China is drawing up a new plan to become a leader in eco-friendly cars that could include forcing foreign automakers to share key technologies for access to its market, a report said yesterday.
The draft suggests China could force the technology transfers by requiring overseas firms enter into joint ventures in which they would be limited to a minority stake, the Wall Street Journal said.
It quoted unnamed executives of four foreign automakers who had seen the proposal, while noting that the plan was still only in the draft phase and that any such requirements could be eventually watered down or eliminated.
China is already facing growing complaints from foreign companies, business groups and governments that overseas enterprises are encountering an increasingly skewed playing field in the country’s huge market.
The auto technology requirement is “tantamount to China strong-arming foreign auto makers” to give up technology in exchange for market access, one senior foreign auto executive was quoted saying.
The report said the 10-year plan being prepared by the Chinese Ministry of Industry and Information Technology would make China “the world’s leader” in battery-powered cars and hybrids.
It aims to develop up to five Chinese companies into globally competitive makers of all-electric cars or plug-in hybrids by 2020, and up to three global suppliers of key components, the report said.
The plan calls for investment of as much as 100 billion yuan (US$15 billion), it said.
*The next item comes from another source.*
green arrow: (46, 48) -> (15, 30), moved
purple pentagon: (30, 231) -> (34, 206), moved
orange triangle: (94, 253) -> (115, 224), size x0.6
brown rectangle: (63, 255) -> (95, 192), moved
China’s auto market surged past the US to become the world’s largest last year. The plan is being distributed to other government agencies and some state-owned automakers for feedback, the report said. If major opposition does not surface, it could be implemented as soon as next month.
In July, the US Chamber of Commerce accused China of abusing the allure of its market to push foreign companies to transfer their latest technologies to Chinese competitors. It called the practice a “blueprint for technology theft on a scale the world has never seen before.”
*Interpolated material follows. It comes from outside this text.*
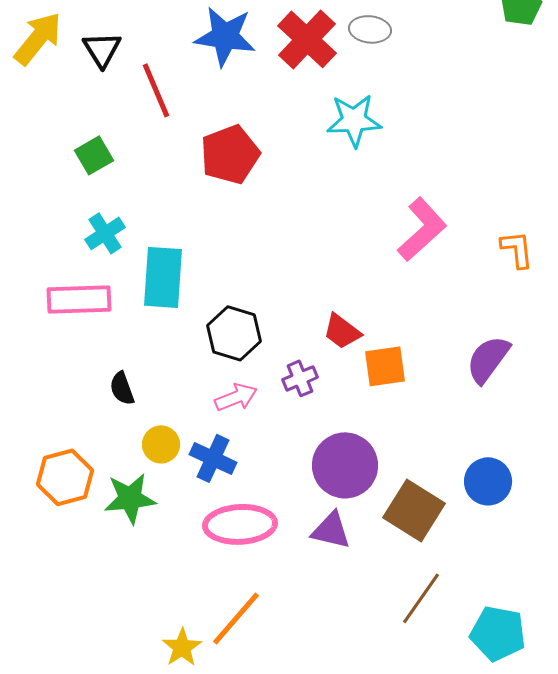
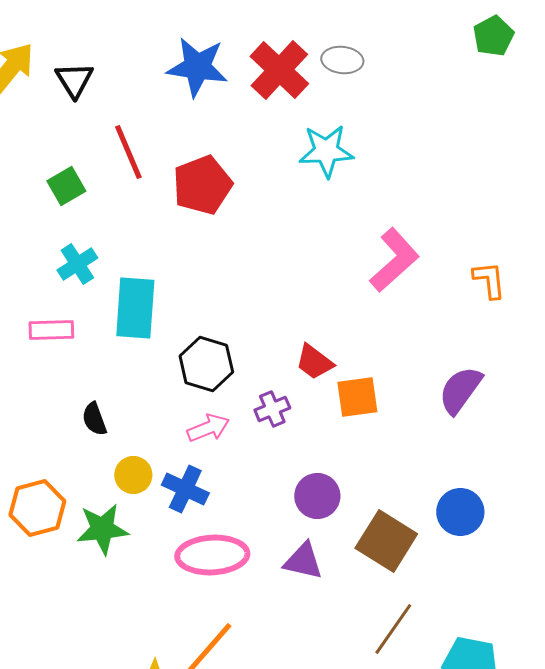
red line: (156, 90) -> (128, 152), moved
pink rectangle: (79, 299) -> (51, 330), size x0.7
purple circle: (345, 465) -> (317, 496), size x0.7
Chinese Premier Wen Jiabao (溫家寶) on Monday promised China would keep the welcome mat out for foreign companies, following the complaints.
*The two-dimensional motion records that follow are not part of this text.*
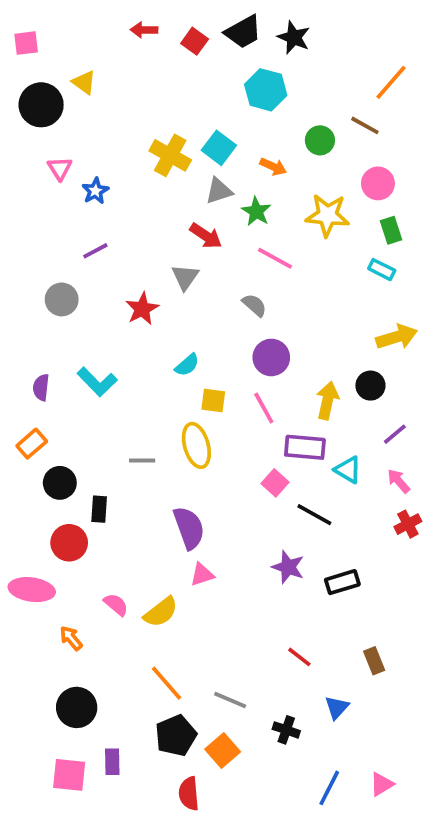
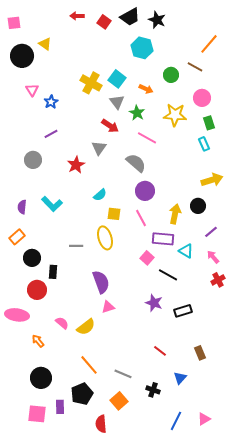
gray triangle: (219, 191) -> (117, 102), turned -49
cyan rectangle: (382, 270) -> (204, 144), turned 40
gray semicircle: (254, 305) -> (136, 163), size x1.5
black pentagon: (176, 736) -> (82, 394), moved

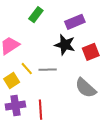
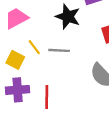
black star: (65, 45) -> (68, 17), moved
yellow square: (12, 80) -> (15, 60), turned -35

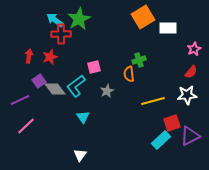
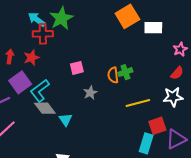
green cross: (139, 60) -> (125, 72), moved
purple square: (39, 81) -> (20, 82), size x1.5
cyan L-shape: (76, 86) -> (40, 91), moved
gray diamond: (55, 89) -> (45, 108), moved
cyan rectangle: (161, 140) -> (146, 143), turned -30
“China is committed to creating an open and fair environment for foreign-invested enterprises,” he said in a speech to the World Economic Forum’s “Summer Davos” meeting in Tianjin.
Meanwhile, Chinese battery and autos maker BYD Co (比亞迪) said it has agreed to buy an 18 percent stake in a Tibetan-based lithium and boron miner, moving to secure a strategically vital asset for its future growth.
BYD will pay 201.2 million yuan for its stake in Tibet Shigatse Zhabuye Lithium High-Tech Co (西藏扎布耶鋰業), with Tibet Jinhao Investment Co (西藏金浩投資) taking a 4 percent stake and BYD 18 percent, BYD said in a statement to the Hong Kong Stock Exchange.
Tibet Shigatse Zhabuye Lithium, based in Shigatse, Tibet, is a miner of lithium, boron and salts, it said. It has assets worth 431 million yuan, the statement said.
The acquisition is aimed at improving the competitiveness of BYD’s rechargeable battery business, it said.